クラウドセキュリティの基本:暗号化・権限管理・バックアップの仕組みをわかりやすく解説

「クラウドは便利だけど、セキュリティが不安」──多くの製造業から聞こえる声です。
本記事では、クラウドを安全に使うための三本柱「暗号化」「権限管理」「バックアップ/DR」を中心に、図面・ノウハウ・見積原価といった機微情報を守る要点を整理します。
さらに、ゼロトラスト・監査ログ・共有責任モデルなど、近年の基本概念もコンパクトに解説します。

まず全体像:何を守り、何で守る?

製造業クラウドの守る対象は、図面・CAD/CAMデータ・加工条件・治工具設計・見積原価など。
これらは流出リスク(外部)破損/喪失リスク(内部/災害)の両方に晒されます。対策のコアは次の三本柱です。

  • 暗号化:盗まれても読めない状態にする(保存時/転送時)
  • 権限管理:見られる人を必要最小限に絞る(最小権限・MFA・SSO)
  • バックアップ/DR:壊れても元に戻せる(世代管理・多拠点・復旧訓練)

1. 暗号化:保存時と転送時を標準でガード

保存時(At-Rest)暗号化

  • クラウドのストレージは通常AES-256などで自動暗号化。
  • 鍵はKMS(鍵管理サービス)で分離管理し、操作ログを保全。
  • 鍵の自動ローテーション(例:90日)とアクセス審査を実施。

転送時(In-Transit)暗号化

  • TLS 1.2+で通信を保護、HSTSやPFSにより盗聴耐性を向上。
  • 外部共有リンクは有効期限/ワンタイムで短命化。
Maxelusの想定設定(書き換え可)
  • 保存時:AES-256自動暗号化
  • 鍵:KMS+ローテーション90日、管理者二名承認
  • 転送時:TLS 1.2/1.3、HSTS有効

2. 権限管理:最小権限と多要素で“人”を守る

セキュリティ事故の多くはアカウントや設定が入口です。
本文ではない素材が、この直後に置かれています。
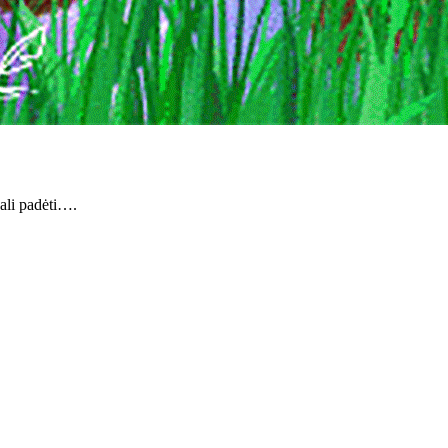
gali padėti….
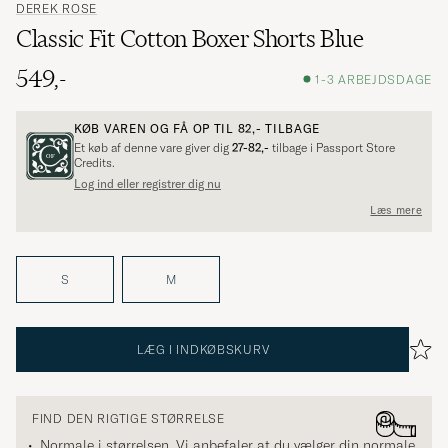
DEREK ROSE
Classic Fit Cotton Boxer Shorts Blue
549,-
1-3 ARBEJDSDAGE
KØB VAREN OG FÅ OP TIL
82,-
TILBAGE
Et køb af denne vare giver dig
27-82,-
tilbage i Passport Store
Credits.
Log ind eller registrer dig nu
Læs mere
S
M
LÆG I INDKØBSKURV
FIND DEN RIGTIGE STØRRELSE
Normale i størrelsen. Vi anbefaler at du vælger din normale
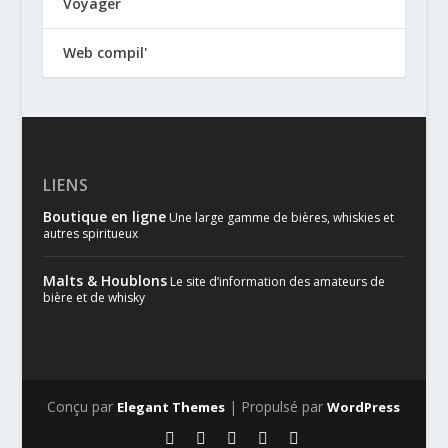
Voyager
Web compil'
LIENS
Boutique en ligne
Une large gamme de bières, whiskies et
autres spiritueux
Malts & Houblons
Le site d’information des amateurs de
bière et de whisky
Conçu par
| Propulsé par
Elegant Themes
WordPress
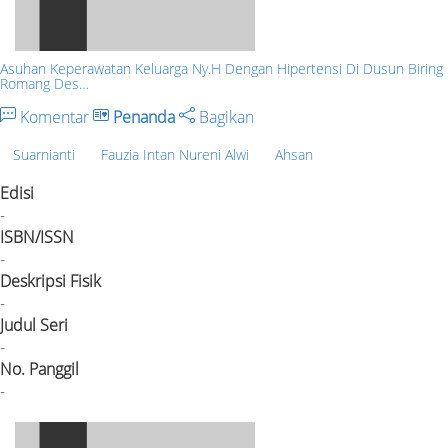
Asuhan Keperawatan Keluarga Ny.H Dengan Hipertensi Di Dusun Biring
Romang Des…
Komentar
Penanda
Bagikan
Suarnianti
Fauzia Intan Nureni Alwi
Ahsan
Edisi
-
ISBN/ISSN
-
Deskripsi Fisik
-
Judul Seri
-
No. Panggil
-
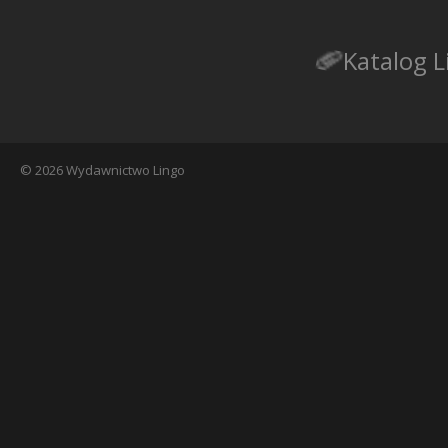
Katalog L
© 2026 Wydawnictwo Lingo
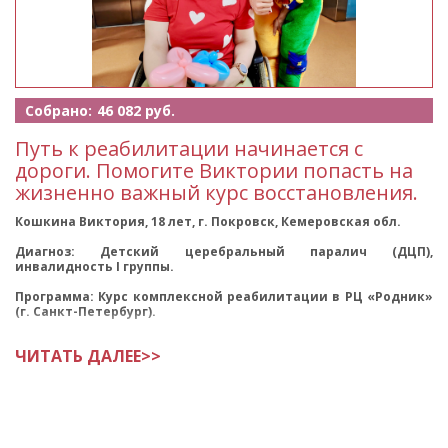
Собрано:
46 082 руб.
Путь к реабилитации начинается с
дороги. Помогите Виктории попасть на
жизненно важный курс восстановления.
Кошкина Виктория, 18 лет, г. Покровск, Кемеровская обл.
Диагноз: Детский церебральный паралич (ДЦП),
инвалидность I группы.
Программа: Курс комплексной реабилитации в РЦ «Родник»
(г. Санкт-Петербург).
Цель сбора: Оплата
ЧИТАТЬ ДАЛЕЕ>>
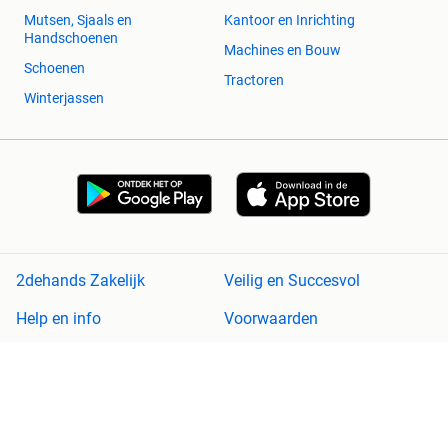
Mutsen, Sjaals en
Kantoor en Inrichting
Handschoenen
Machines en Bouw
Schoenen
Tractoren
Winterjassen
2dehands Zakelijk
Veilig en Succesvol
Help en info
Voorwaarden
Privacyverklaring
Cookiebeleid
Privacyvoorkeuren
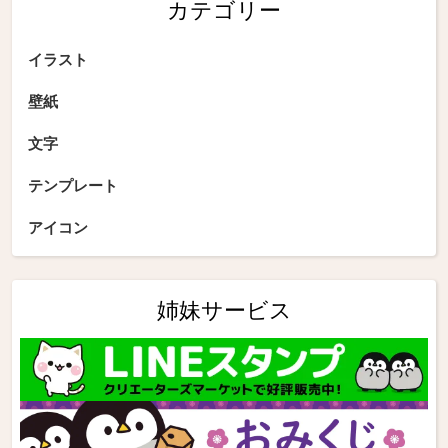
カテゴリー
イラスト
壁紙
文字
テンプレート
アイコン
姉妹サービス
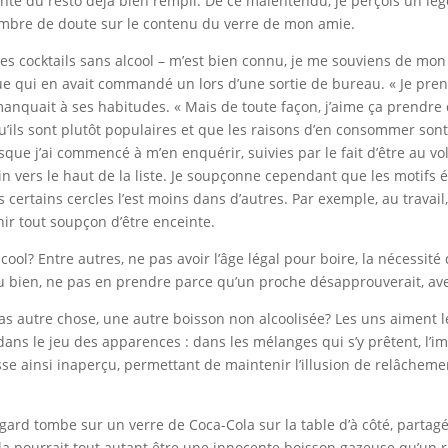
inte du resto déjà bien rempli. De ce malentendu, je perçois un lég
ombre de doute sur le contenu du verre de mon amie.
es cocktails sans alcool – m’est bien connu, je me souviens de mo
ègue qui en avait commandé un lors d’une sortie de bureau. « Je pre
manquait à ses habitudes. « Mais de toute façon, j’aime ça prendre d
 qu’ils sont plutôt populaires et que les raisons d’en consommer son
e j’ai commencé à m’en enquérir, suivies par le fait d’être au vo
in vers le haut de la liste. Je soupçonne cependant que les motif
 certains cercles l’est moins dans d’autres. Par exemple, au travai
nir tout soupçon d’être enceinte.
ool? Entre autres, ne pas avoir l’âge légal pour boire, la nécessité d
 Ou bien, ne pas en prendre parce qu’un proche désapprouverait, a
 autre chose, une autre boisson non alcoolisée? Les uns aiment le 
 est dans le jeu des apparences : dans les mélanges qui s’y prêtent, l
sse ainsi inaperçu, permettant de maintenir l’illusion de relâchement
regard tombe sur un verre de Coca-Cola sur la table d’à côté, par
 Cela pourrait tout autant être une innocente boisson gazeuse qu’un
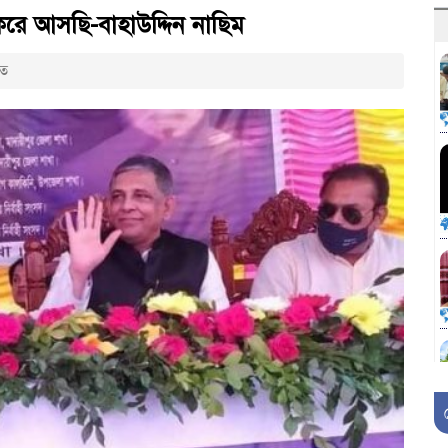
ে করে আসছি-বাহাউদ্দিন নাছিম
িত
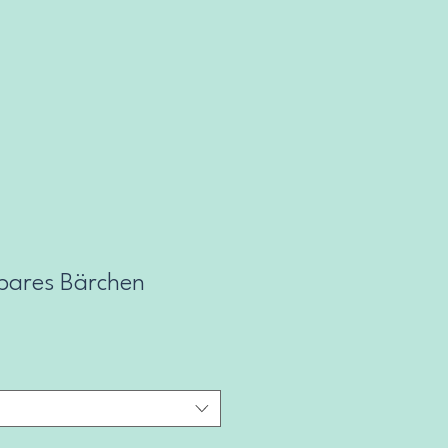
rbares Bärchen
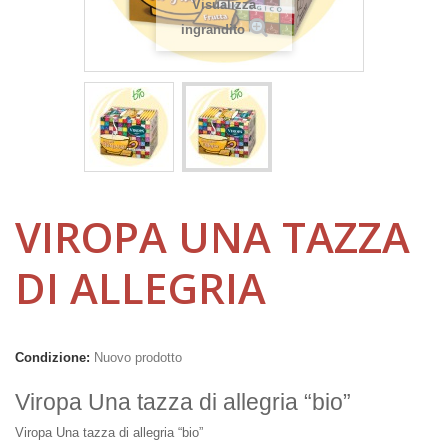
Visualizza
ingrandito
VIROPA UNA TAZZA
DI ALLEGRIA
Condizione:
Nuovo prodotto
Viropa Una tazza di allegria “bio”
Viropa Una tazza di allegria “bio”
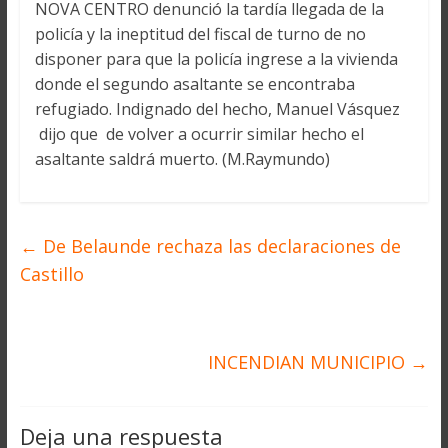
NOVA CENTRO denunció la tardía llegada de la
policía y la ineptitud del fiscal de turno de no
disponer para que la policía ingrese a la vivienda
donde el segundo asaltante se encontraba
refugiado. Indignado del hecho, Manuel Vásquez
dijo que de volver a ocurrir similar hecho el
asaltante saldrá muerto. (M.Raymundo)
←
De Belaunde rechaza las declaraciones de
Castillo
INCENDIAN MUNICIPIO
→
Deja una respuesta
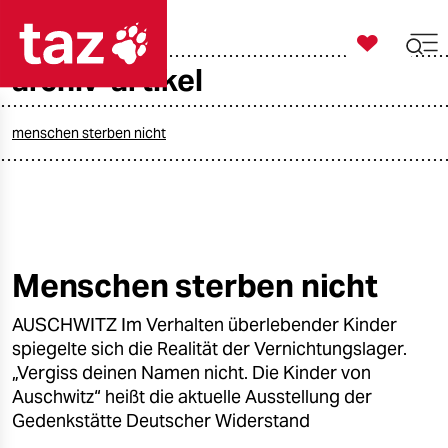

taz zahl ich
archiv-artikel

taz zahl ich
taz zahl ich
menschen sterben nicht
themen
politik
öko
Menschen sterben nicht
gesellschaft
AUSCHWITZ Im Verhalten überlebender Kinder
spiegelte sich die Realität der Vernichtungslager.
kultur
„Vergiss deinen Namen nicht. Die Kinder von
Auschwitz“ heißt die aktuelle Ausstellung der
sport
Gedenkstätte Deutscher Widerstand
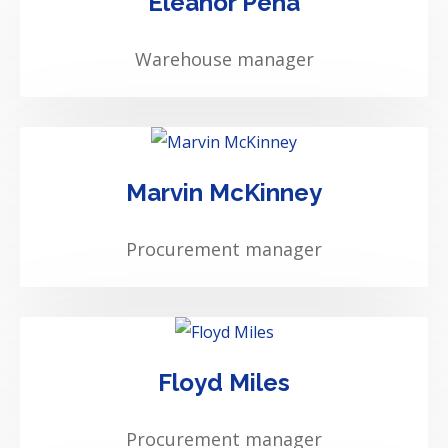
Eleanor Pena
Warehouse manager
Marvin McKinney
Procurement manager
Floyd Miles
Procurement manager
権限設計は「付与しないこと」が基本。

最小権限(Least Privilege)

  • RBAC/ABAC:役割/属性ベースで粒度の細かいアクセス。
  • プロジェクト・顧客単位でフォルダ分離、横断権限を最小化。
  • ゲスト共有は閲覧のみ+ダウンロード禁止+期限つき。

MFA・SSO・端末制御

  • MFA必須化(TOTP/認証アプリ、SMSより推奨)。
  • SSO(SAML/OIDC)でアカウント一元管理と強制ポリシー。
  • IP許可/端末認証(会社VPNや登録端末のみ)。

権限の棚卸し

  • 異動・退職にあわせた即日無効化
  • 定期レビュー(例:四半期)で不要権限の除去

3. バックアップ/DR:消えても戻せる設計

ランサムウェアや誤削除、災害に対する最後の砦がバックアップとDR(災害復旧)です。

世代管理とスナップショット

  • 自動バージョニングで過去時点にロールバック。
  • 変更不可(WORM)領域でバックアップを保護。

多拠点冗長・RPO/RTO

  • 別リージョン/別ゾーンへ複製し、災害耐性を確保。
  • RPO/RTO(目標復旧点/時間)を明文化し、契約・運用に反映。

復旧訓練

  • 年1〜2回のリストア演習で実効性を検証。
  • 演習で得た復旧時間を次回のRTO改善に反映。

+α:ゼロトラスト・監査ログ・マルウェア対策

  • ゼロトラスト:境界に頼らず、接続のたびにユーザー/端末/状況を検証。
  • 監査ログ:閲覧/DL/設定変更の記録を長期保管、SIEM等で可視化。
  • 異常検知:大量DL・国外IP・深夜アクセスのアラート。
  • マルウェア対策:アップロード時スキャン、隔離フロー、再発防止。
  • コンプライアンス:ISO/IEC 27001、SOC等の外部監査(取得状況は明記)。

共有責任モデル:どこまでがベンダー、どこからが自社?

クラウドでは、基盤の安全性はベンダーが、設定と運用は利用者が担います。
例:基盤のパッチ・物理セキュリティ=ベンダー/権限設計・ゲスト共有・ログ監視=自社。

導入・運用チェックリスト

  • 保存時/転送時の暗号化は標準?鍵はKMSで分離?
  • MFA必須SSOIP/端末制限を適用できる?
  • 最小権限が設計でき、棚卸しは定期化されている?
  • 世代管理/スナップショットと別リージョン複製は?
  • RPO/RTOが文書化され、復旧訓練を実施している?
  • 監査ログは誰が、どれだけ保管し、どう監視する?
  • ゼロトラストの考え方(ユーザー/端末/状況の再検証)を運用に落とし込んだ?
  • 共有責任の役割分担(自社/ベンダー)が明文化されている?

よくある質問

Q1. 自社サーバーのままでも大丈夫?

十分な人員と予算で継続的にパッチ・監視・DRを回せるなら可。ただしクラウドは標準機能と自動化で高水準を維持しやすいのが強みです。

Q2. 協力会社との共有が心配です。

閲覧のみ・DL禁止・有効期限・透かし・IP制限・MFAなどで安全にコントロール可能。ログで追跡できるのも利点。

Q3. ランサムウェア対策は?

端末側が被害に遭っても、クラウドのバージョニング/スナップショット別リージョン複製で復旧可能。アップロードスキャンや異常検知と併用します。

Q4. データの所在は日本にできますか?

多くのクラウドで国内データセンター選択が可能(契約/プランに依存)。取引先要件に合わせて選定します。

まとめと次のアクション

クラウドを安全に使う鍵は、暗号化・権限管理・バックアップ/DRの型を最初に決め、運用を習慣化すること。

※本記事は一般的な解説です。各機能の提供状況やSLAはクラウド/プランにより異なります。導入時は要件と契約内容をご確認ください。